Friday, September 7, 2007

Cycling weenies!

Well, it looks like I’ve gone ahead and done it, confirmed what many of us have suspected for a long time: bicycle racers are total weenies! We're just a bunch of no-body-fat, no-upper-body-strength, no-hand-eye-coordination, weaklings. Sure, I can compete in week-long stage races, through heat and humidity, covering hundreds of miles, and climbing tens of thousands of vertical feet. But if spend one afternoon walking around a city, or taking a small hike, I’m so sore the next day, I practically need a wheelchair. I’m not talking about a strenuous effort here….I’m referring to an average day of tourism – something my grandmother could easily handle with no repercussions at all. I mean, it’s cool to be able to crank out enough watts on the bike to power a 60 inch plasma screen, but if playing basketball for a half-hour nearly gives me a hernia, I begin to wonder if all this specialization is worth it.

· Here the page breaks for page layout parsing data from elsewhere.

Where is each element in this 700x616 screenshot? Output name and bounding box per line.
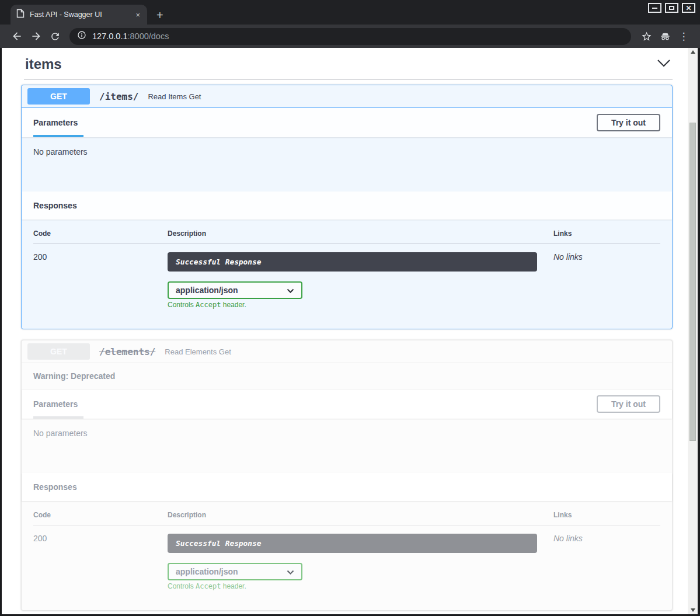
scrollbar-thumb[interactable]	[689, 123, 696, 441]
parameters-header: Parameters Try it out	[22, 108, 672, 137]
site-info-icon[interactable]	[77, 30, 86, 42]
reload-button[interactable]	[46, 27, 65, 45]
active-tab-indicator	[33, 135, 83, 137]
browser-toolbar: 127.0.0.1:8000/docs ⋮	[0, 25, 700, 48]
scrollbar[interactable]	[688, 48, 698, 614]
responses-title: Responses	[33, 482, 77, 492]
tab-parameters[interactable]: Parameters	[33, 118, 78, 127]
response-code: 200	[33, 244, 168, 309]
page-icon	[16, 9, 25, 20]
tab-parameters[interactable]: Parameters	[33, 399, 78, 409]
incognito-icon	[656, 27, 674, 45]
no-parameters-text: No parameters	[33, 147, 88, 156]
active-tab-indicator	[33, 416, 83, 419]
column-code: Code	[33, 511, 168, 525]
tag-section-header[interactable]: items	[24, 51, 673, 80]
page-content: items GET /items/ Read Items Get Paramet…	[2, 48, 688, 614]
controls-text: Controls	[168, 582, 196, 590]
controls-text: Controls	[168, 301, 196, 309]
controls-accept-note: Controls Accept header.	[168, 301, 553, 309]
controls-code: Accept	[196, 301, 221, 309]
tag-title: items	[25, 56, 62, 72]
tab-title: Fast API - Swagger UI	[30, 11, 129, 19]
url-path: :8000/docs	[127, 32, 169, 41]
responses-table: Code Description Links 200 Successful Re…	[22, 220, 672, 329]
response-description-cell: Successful Response application/json Con…	[168, 525, 553, 590]
close-button[interactable]: ✕	[682, 3, 695, 13]
browser-menu-icon[interactable]: ⋮	[674, 27, 693, 45]
media-type-select[interactable]: application/json	[168, 281, 302, 299]
minimize-button[interactable]	[648, 3, 661, 13]
column-links: Links	[553, 229, 660, 243]
method-badge: GET	[27, 88, 90, 105]
operation-summary-text: Read Elements Get	[165, 347, 231, 356]
responses-title: Responses	[33, 201, 77, 210]
try-it-out-button[interactable]: Try it out	[597, 395, 660, 413]
column-description: Description	[168, 511, 553, 525]
operation-path: /elements/	[96, 346, 159, 357]
controls-code: Accept	[196, 582, 221, 590]
controls-text-after: header.	[221, 301, 246, 309]
response-links: No links	[553, 525, 660, 590]
parameters-body: No parameters	[22, 419, 672, 473]
controls-text-after: header.	[221, 582, 246, 590]
operation-path: /items/	[96, 91, 142, 102]
scrollbar-up-arrow[interactable]	[688, 48, 698, 56]
media-type-value: application/json	[176, 567, 238, 576]
response-description-cell: Successful Response application/json Con…	[168, 244, 553, 309]
response-description-box: Successful Response	[168, 252, 537, 272]
address-bar[interactable]: 127.0.0.1:8000/docs	[69, 28, 631, 45]
media-type-value: application/json	[176, 286, 238, 295]
viewport: items GET /items/ Read Items Get Paramet…	[0, 48, 700, 616]
deprecated-warning: Warning: Deprecated	[22, 363, 672, 389]
method-badge: GET	[27, 343, 90, 360]
url-text[interactable]: 127.0.0.1:8000/docs	[92, 32, 169, 41]
back-button[interactable]	[7, 27, 26, 45]
scrollbar-down-arrow[interactable]	[688, 606, 698, 614]
responses-header: Responses	[22, 473, 672, 501]
forward-button[interactable]	[26, 27, 46, 45]
collapse-chevron-icon[interactable]	[656, 59, 671, 69]
browser-window: Fast API - Swagger UI × + ✕ 127.0.0.1:80…	[0, 0, 700, 616]
response-links: No links	[553, 244, 660, 309]
media-type-select[interactable]: application/json	[168, 563, 302, 580]
parameters-header: Parameters Try it out	[22, 389, 672, 419]
no-parameters-text: No parameters	[33, 429, 88, 438]
browser-tab[interactable]: Fast API - Swagger UI ×	[11, 5, 147, 25]
minimize-icon	[652, 8, 657, 9]
opblock-get-items: GET /items/ Read Items Get Parameters Tr…	[21, 85, 673, 329]
maximize-icon	[669, 6, 674, 10]
new-tab-button[interactable]: +	[156, 9, 163, 21]
tab-close-icon[interactable]: ×	[134, 11, 141, 19]
select-chevron-icon	[287, 567, 294, 576]
operation-summary[interactable]: GET /elements/ Read Elements Get	[22, 340, 672, 363]
url-host: 127.0.0.1	[92, 32, 127, 41]
up-triangle-icon	[691, 50, 695, 54]
opblock-get-elements-deprecated: GET /elements/ Read Elements Get Warning…	[21, 340, 673, 611]
operation-summary-text: Read Items Get	[148, 92, 201, 101]
column-code: Code	[33, 229, 168, 243]
responses-header: Responses	[22, 192, 672, 220]
column-description: Description	[168, 229, 553, 243]
close-icon: ✕	[685, 5, 691, 11]
response-code: 200	[33, 525, 168, 590]
titlebar: Fast API - Swagger UI × + ✕	[0, 0, 700, 25]
down-triangle-icon	[691, 608, 695, 612]
bookmark-star-icon[interactable]	[637, 27, 656, 45]
try-it-out-button[interactable]: Try it out	[597, 114, 660, 131]
maximize-button[interactable]	[665, 3, 678, 13]
column-links: Links	[553, 511, 660, 525]
responses-table: Code Description Links 200 Successful Re…	[22, 501, 672, 610]
select-chevron-icon	[287, 286, 294, 295]
response-description-box: Successful Response	[168, 534, 537, 553]
controls-accept-note: Controls Accept header.	[168, 582, 553, 590]
parameters-body: No parameters	[22, 137, 672, 192]
operation-summary[interactable]: GET /items/ Read Items Get	[22, 85, 672, 108]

Early in the season, I was in the best all-round shape of my life. Between the strength conditioning in the weight room, the stretching and the yoga, the cross training on the ergometer or the elliptical trainer, the laps in the pool – I was an all-round athlete. Slowly, as the racing picked up, and the season wore on, I shed those cross-disciplinary activities like the pedals of a rose. By now, I’m frighteningly specialized: a one trick pony, a cycling weenie.

Thank goodness the season is over, so I can correct this trend. Excuse me, while I go fly my power kite on the beach. Let's hope I don't pull a muscle.

Sunday, September 2, 2007

should I do the master cleanse????

should I do the master cleanse? All in favor say aye!